(Saved data entries)

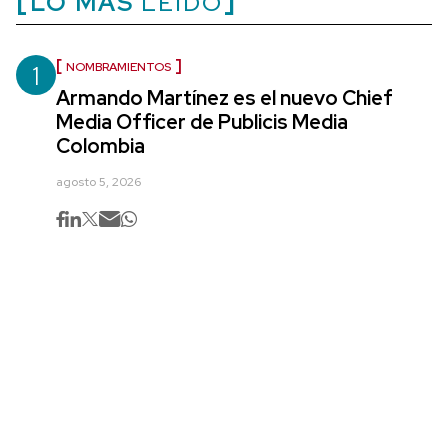
LO MÁS
LEÍDO
1
NOMBRAMIENTOS
Armando Martínez es el nuevo Chief
Media Officer de Publicis Media
Colombia
agosto 5, 2026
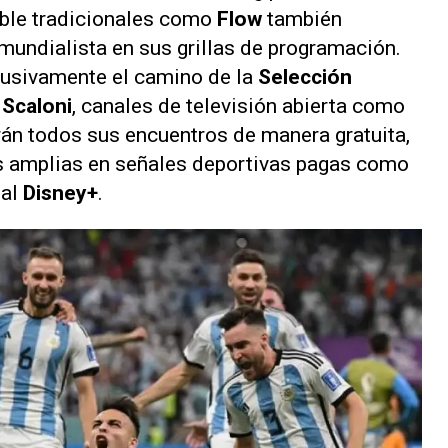
ble tradicionales como
Flow
también
a mundialista en sus grillas de programación.
lusivamente el camino de la
Selección
 Scaloni
, canales de televisión abierta como
rán todos sus encuentros de manera gratuita,
 amplias en señales deportivas pagas como
tal
Disney+
.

> _Task requirements_
Would you return all the data exactly as given, minus the pictures?

> _Output of the task_
LO MÁS
LEÍDO
1
NOMBRAMIENTOS
Armando Martínez es el nuevo Chief
Media Officer de Publicis Media
Colombia
agosto 5, 2026
ble tradicionales como
Flow
también
a mundialista en sus grillas de programación.
lusivamente el camino de la
Selección
 Scaloni
, canales de televisión abierta como
rán todos sus encuentros de manera gratuita,
 amplias en señales deportivas pagas como
tal
Disney+
.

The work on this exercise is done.